- Economists expect 440,000 jobs were added in November, compared to 638,000 in October, according to Dow Jones.
- The payrolls report is expected to reflect the impact of shutdowns by state and local governments, as the virus spread at a record pace this fall.
- The report could be the last one to show significant job gains over the next couple of months, as virus shutdowns impact activity and economic growth.
Job gains in November are expected to be weaker than in October, reflecting the impact of virus-related shutdowns by states and local governments due to the record spread of Covid-19.
Economists expect a consensus of 440,000 nonfarm payrolls were added in November, and the unemployment rate fell to 6.7% from 6.9%, according to Dow Jones. The total number of payrolls is likely to again be impacted by a sizeable drop in government jobs, due to layoffs of census workers by the federal government and cost cutting at the state and local level.
November could also be the last month to show significant job gains, until mid or late first quarter, when a large number of Americans should be vaccinated. Pfizer expects to begin providing its vaccine later this month, once it receives FDA approval, and Moderna is expected to receive approval soon after.
The employment report is released at 8:30 a.m. ET Friday.
In October, there were 638,000 jobs added, but government payrolls lost more than 260,000 positions. There are a wide range of forecasts for November with Bank of America expecting just a total 150,000 payrolls and others as high as 700,000.
"What we don't know is when restrictions started to bite," said Michael Gapen, chief U.S. economist at Bank of America. Many states have had travel advisories in place, urging visitors to quarantine, and some have added restrictions to both indoor and outdoor activities, to limit the spread. Los Angeles this week, for instance, issued new stay at home rules, and California could announce further state-wide restrictions.
"They started to go in around the middle of the month," said Gapen of the latest round of restrictions. He noted the government's mid-month survey week for the jobs report could have been impacted by the shutdowns. Gapen expects 550,000 payrolls were added in total, when including the loss of 100,000 census workers and 50,000 others from state and local governments.
"We think risks to our forecast are to the downside," he said. He expects goods production and construction to seen hiring gains, but analysts do not expect the normal surge in seasonal jobs in retail and hospitality this year.
"Fortunately, people are still spending. They're just doing more of it online," said David Berson, Nationwide chief economist. "There's a lot of non-internet firms that do online stuff. They've had to hire people and that will help take some of the sting away from what we think will be a pretty big drop next month in retail trade."
Berson said the negative impact of the lack of hiring for the holidays is likely to show up in December's report, which usually reflects seasonal hiring. Between that and the virus-related shutdowns, there could be job losses.
"December is the month in which we think it's most likely the employment number could be negative, but it's still temporary," Berson said.

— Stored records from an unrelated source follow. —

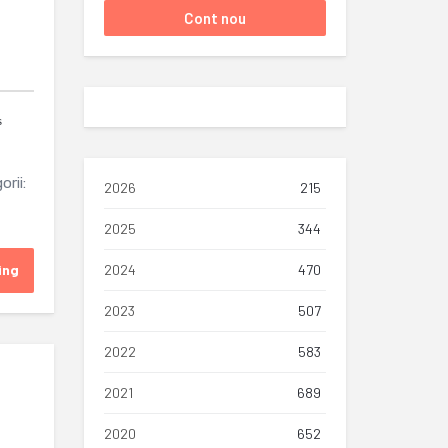
s
rii:
2026
215
2025
344
ing
2024
470
2023
507
2022
583
2021
689
2020
652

Gapen expects the weakness to continue past December. "We suspect that December and January are pretty weak months," he said.
"Our growth forecast for the first quarter is zero," said Gapen. "There's short term pain in front of us. We don't think it will extend much past the first quarter if all the news on the timelines for the vaccine are correct. By the end of the first quarter, things will be looking much better."
Bank of America economists expect 150,000 payrolls were added in November, and they also caution the unemployment rate could rise, not fall, as the market expects.
"Additionally, the rise in covid-19 cases could pull employed workers out of the labor force temporarily, putting upward pressure on the unemployment rate. If realized, this would be the first month since the height of the pandemic where the unemployment rate did not decline," they wrote. "That said, the stall out should prove temporary as we expect that unemployment rate to reach 5.1% by year end 2021 on the back of solid 4.5% growth."
Jefferies economists also expect the unemployment rate could rise in November. "Frankly, it is hard to envision a particularly strong report coming out on Friday," they wrote. They forecast 340,000 payrolls were added in November.